Joining a training run
This guide is for end-users who wish to participate in a training run, it assumes you have a predistributed run-manager binary. If you are looking for more in-depth documentation or how to run from source you can refer to the development documentation
Prerequisites
Before joining a run you need to make sure you meet a few requisites:
Linux Operating System
The Psyche client currently only runs on modern Linux distributions.
NVIDIA GPU and Drivers
Psyche requires an NVIDIA CUDA-capable GPU for model training. Your system must have NVIDIA drivers installed.
To check if you have NVIDIA drivers:
nvidia-smi
If this command doesn't work or shows an error, you need to install NVIDIA drivers. Follow NVIDIA's installation guide for your Linux distribution.
Docker
The Psyche client runs inside a Docker container. You need Docker Engine installed on your system.
To check if Docker is installed:
docker --version
If Docker isn't installed, follow the Docker Engine installation guide for your Linux distribution.
NVIDIA Container Toolkit
The NVIDIA Container Toolkit is required to enable GPU access inside Docker containers, which Psyche uses for model training.
To install the NVIDIA Container Toolkit, follow the NVIDIA Container Toolkit installation guide for your Linux distribution.
Solana Wallet/Keypair
You need a Solana keypair (wallet) to participate in training. This keypair identifies your client on the blockchain.
If you need to create a new keypair, you can use the Solana CLI, specifying where you want to create it
solana-keygen new --outfile <path/to/keypair/file.json>
Quick Start
The recommended way to run a Psyche client is through the run-manager, which should have been distributed to you.

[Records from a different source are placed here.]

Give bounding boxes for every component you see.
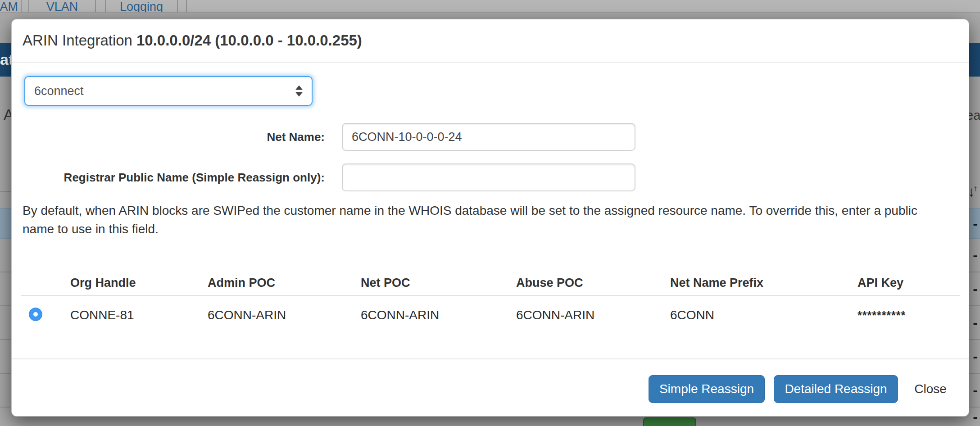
cell-org-handle: CONNE-81 xyxy=(70,306,134,325)
background-row-divider xyxy=(0,191,11,192)
column-header-org-handle: Org Handle xyxy=(70,276,136,290)
arrow-up-icon: ↑ xyxy=(974,184,978,193)
cell-admin-poc: 6CONN-ARIN xyxy=(208,306,286,325)
cell-dash: - xyxy=(973,374,978,407)
column-header-net-name-prefix: Net Name Prefix xyxy=(670,276,763,290)
arin-integration-modal: ARIN Integration10.0.0.0/24 (10.0.0.0 - … xyxy=(11,19,969,417)
cell-net-name-prefix: 6CONN xyxy=(670,306,714,325)
triangle-down-icon xyxy=(295,92,303,97)
background-tab-bar: AM VLAN Logging xyxy=(0,0,980,13)
tab-vlan[interactable]: VLAN xyxy=(28,0,96,12)
cell-dash: - xyxy=(973,208,978,238)
sort-icon[interactable]: ↓↑ xyxy=(968,184,978,200)
cell-dash: - xyxy=(973,408,978,426)
net-name-input[interactable] xyxy=(342,123,635,151)
cell-dash: - xyxy=(973,239,978,272)
cell-dash: - xyxy=(973,272,978,305)
footer-divider xyxy=(12,358,969,359)
integration-select[interactable]: 6connect xyxy=(24,76,313,106)
column-header-api-key: API Key xyxy=(858,276,903,290)
cell-dash: - xyxy=(973,340,978,373)
tab-ipam[interactable]: AM xyxy=(0,0,22,12)
cell-dash: - xyxy=(973,306,978,339)
detailed-reassign-button[interactable]: Detailed Reassign xyxy=(774,375,898,403)
select-stepper-icon xyxy=(295,86,303,97)
tab-separator xyxy=(186,0,187,12)
column-header-admin-poc: Admin POC xyxy=(208,276,275,290)
background-green-button[interactable] xyxy=(643,417,696,426)
triangle-up-icon xyxy=(295,86,303,90)
cell-abuse-poc: 6CONN-ARIN xyxy=(516,306,594,325)
registrar-public-name-label: Registrar Public Name (Simple Reassign o… xyxy=(36,163,325,191)
tab-ipam-label: AM xyxy=(0,0,18,12)
close-button[interactable]: Close xyxy=(903,375,957,403)
tab-logging-label: Logging xyxy=(120,0,163,12)
cell-api-key-masked: ********** xyxy=(858,306,906,325)
registrar-public-name-input[interactable] xyxy=(342,163,635,191)
column-header-net-poc: Net POC xyxy=(361,276,410,290)
org-row-radio[interactable] xyxy=(29,308,42,321)
integration-select-value: 6connect xyxy=(34,84,84,98)
tab-logging[interactable]: Logging xyxy=(105,0,178,12)
column-header-abuse-poc: Abuse POC xyxy=(516,276,583,290)
cell-net-poc: 6CONN-ARIN xyxy=(361,306,439,325)
modal-title-subnet: 10.0.0.0/24 (10.0.0.0 - 10.0.0.255) xyxy=(136,32,362,49)
net-name-label: Net Name: xyxy=(79,123,325,151)
simple-reassign-button[interactable]: Simple Reassign xyxy=(649,375,765,403)
tab-vlan-label: VLAN xyxy=(46,0,78,12)
swip-description-text: By default, when ARIN blocks are SWIPed … xyxy=(23,201,937,238)
modal-title: ARIN Integration xyxy=(23,32,132,49)
table-header-divider xyxy=(21,295,960,296)
modal-header: ARIN Integration10.0.0.0/24 (10.0.0.0 - … xyxy=(12,19,969,63)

The run manager will handle downloading the correct Docker image, starting your client, and keeping it updated automatically.
Before running it, you should create an environment file with some needed variables.
The .env file should have at least this defined:
WALLET_PATH=/path/to/your/keypair.json
# Required: Solana RPC Endpoints
RPC=https://your-primary-rpc-provider.com
WS_RPC=wss://your-primary-rpc-provider.com
# Required: Which run id to join
RUN_ID=your_run_id_here
# Recommended: Fallback RPC Endpoints (for reliability)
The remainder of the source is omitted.